Hi. You are getting the error because you are never actually building/running the model (with, but asking for the values of S.w (which are random, and only determined after the C++ code ran). Also, you cannot ask for the s_mon.count in between runs. The standalone mode will generate a single C++ binary for your complete simulation, i.e. for all runs together. This will be started as soon as you call, no Python code can be executed in between.

Regarding multi-threading, this can only be activated in the standalone mode, but will also not speed up your simulation much in this example.

You can make things much faster, then your current approach, though. You have two options, either you stay with the standard “runtime” mode (somewhat easier to think about things since you can run Python code in between runs, etc.), or you change your code to run with C++ standalone mode.

For runtime mode:

  • Your current network has 1000 inputs and only a single neuron, this is quite inefficient, since (in runtime mode) there’s a fixed overhead for running each NeuronGroup/Synapses etc., regardless of its size. It would therefore be more efficient to e.g. have 10*1000 in inputs and 10 neurons, with rates and connections set up to make the equivalent calculations as your sequential code. In practice, this network would run almost at the same speed as your smaller network, making things almost 10 times faster.
  • In runtime mode, you can make use of the store()/restore() functionality to run several trials from the same starting point, which would mean that you’d no longer have to simulate things for the “resting time”.

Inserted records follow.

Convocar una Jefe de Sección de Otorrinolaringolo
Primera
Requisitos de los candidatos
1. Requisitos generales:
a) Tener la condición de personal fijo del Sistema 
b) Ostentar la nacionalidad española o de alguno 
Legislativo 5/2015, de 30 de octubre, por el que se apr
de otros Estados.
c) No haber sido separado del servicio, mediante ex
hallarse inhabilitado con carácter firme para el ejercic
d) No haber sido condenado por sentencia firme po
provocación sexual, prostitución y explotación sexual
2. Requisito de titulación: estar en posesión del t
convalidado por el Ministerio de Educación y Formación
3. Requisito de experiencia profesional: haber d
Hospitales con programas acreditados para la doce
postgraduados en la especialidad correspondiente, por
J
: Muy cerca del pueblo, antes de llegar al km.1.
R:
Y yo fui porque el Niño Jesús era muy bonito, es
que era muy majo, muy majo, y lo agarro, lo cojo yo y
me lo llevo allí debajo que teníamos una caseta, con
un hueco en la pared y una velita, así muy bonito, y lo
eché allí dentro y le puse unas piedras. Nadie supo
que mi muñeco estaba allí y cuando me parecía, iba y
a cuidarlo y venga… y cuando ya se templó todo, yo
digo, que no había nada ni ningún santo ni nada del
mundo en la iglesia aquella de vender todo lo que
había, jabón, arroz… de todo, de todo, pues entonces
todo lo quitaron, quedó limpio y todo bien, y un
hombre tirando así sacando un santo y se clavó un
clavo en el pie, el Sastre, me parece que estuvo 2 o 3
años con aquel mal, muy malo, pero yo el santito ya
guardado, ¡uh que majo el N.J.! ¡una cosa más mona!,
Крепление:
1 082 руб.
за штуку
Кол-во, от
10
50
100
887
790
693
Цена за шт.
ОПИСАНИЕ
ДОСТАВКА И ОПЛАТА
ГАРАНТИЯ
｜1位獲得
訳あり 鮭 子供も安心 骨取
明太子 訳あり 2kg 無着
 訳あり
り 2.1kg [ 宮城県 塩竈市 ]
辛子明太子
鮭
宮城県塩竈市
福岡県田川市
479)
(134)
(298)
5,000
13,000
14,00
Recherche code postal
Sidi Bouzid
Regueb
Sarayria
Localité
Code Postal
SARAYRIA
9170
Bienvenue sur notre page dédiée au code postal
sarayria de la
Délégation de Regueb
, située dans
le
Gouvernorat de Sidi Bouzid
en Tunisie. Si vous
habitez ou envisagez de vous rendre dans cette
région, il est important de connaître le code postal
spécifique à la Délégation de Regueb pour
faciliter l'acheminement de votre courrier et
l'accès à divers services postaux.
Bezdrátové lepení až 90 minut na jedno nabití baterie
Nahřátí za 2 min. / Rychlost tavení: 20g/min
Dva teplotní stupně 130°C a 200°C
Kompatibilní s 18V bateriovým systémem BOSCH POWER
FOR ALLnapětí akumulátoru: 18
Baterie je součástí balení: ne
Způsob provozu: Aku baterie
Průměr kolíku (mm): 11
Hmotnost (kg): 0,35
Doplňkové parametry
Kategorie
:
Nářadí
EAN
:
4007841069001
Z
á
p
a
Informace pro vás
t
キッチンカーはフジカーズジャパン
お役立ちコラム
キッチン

For standalone mode, making the network bigger as described above would also be helpful (especially for multi-threading), but is not as important as for runtime mode, since there’s no Python overhead for running objects. However, you’d have to ideally turn your whole simulation into a single run where you change things not on the Python level (input_group.rates = ...), but instead as part of the simulation description. E.g. for the input rates, you can use something like input_group.run_regularly('rates += 10*Hz', dt=500*ms) to increase the input rates every 500ms.

Hope that gets you going, best

Yes, you can use TimedArrays:

input_rates = TimedArray(array_of_rate, dt=500*ms)

which you can either use directly in the definition of the PoissonGroup:

input_group = PoissonGroup(N, rates='input_rates(t, i)*Hz')

or in a run_regularly operation:

input_group.run_regularly('rates = input_rates(t, i)*Hz', dt=500*ms)

The latter is slightly more efficient, since it only looks up rates in the array once every 500ms instead of every time step. I doubt it makes any measurable difference, though.
Note that if you put it directly in the PoissonGroup call, you can also have it be quiet for the last 150ms of every 500ms period:

input_group = PoissonGroup(N, rates='input_rates(t, i)*int(t % 500*ms <= 350*ms)*Hz')

Thank you it works great !
I’d like to know if there is a way to record the number of spikes of each neurons using the santdalone mode and this method ?

Not 100% sure I understand. You can of course use a SpikeMonitor to record spikes in standalone mode, but I guess you need something more? Like using this information from within the model, e.g. in the equations? If that is the case, an easy solution is to put a new variable into your NeuronGroup equations spike_count : integer. You can update this variable as part of the reset with spike_count += 1.
This can also be useful if you are interested in the total spike count for each neuron at regular intervals, say every 500ms. In that case, you’d use a monitor that records these values but only every 500ms: count_mon = StateMonitor(group, 'spike_count', record=True). Note that you probably want to call count_mon.record_single_timestep() after the run(...) call, otherwise you will not record the values from the last block.
The easiest way to get the per-block spike counts later would be to simply use np.diff(count_mon, axis=1), but you could also use a run_regularly operation to reset it to 0 after every block (make sure to have a look at the scheduling to avoid that it gets reset to 0 just before you record it!).

Apologies, I just came across my answer again and I realized that the StateMonitor I suggested earlier would actually record at every time step. What I meant was:

count_mon = StateMonitor(group, 'spike_count', record=True, dt=500*ms).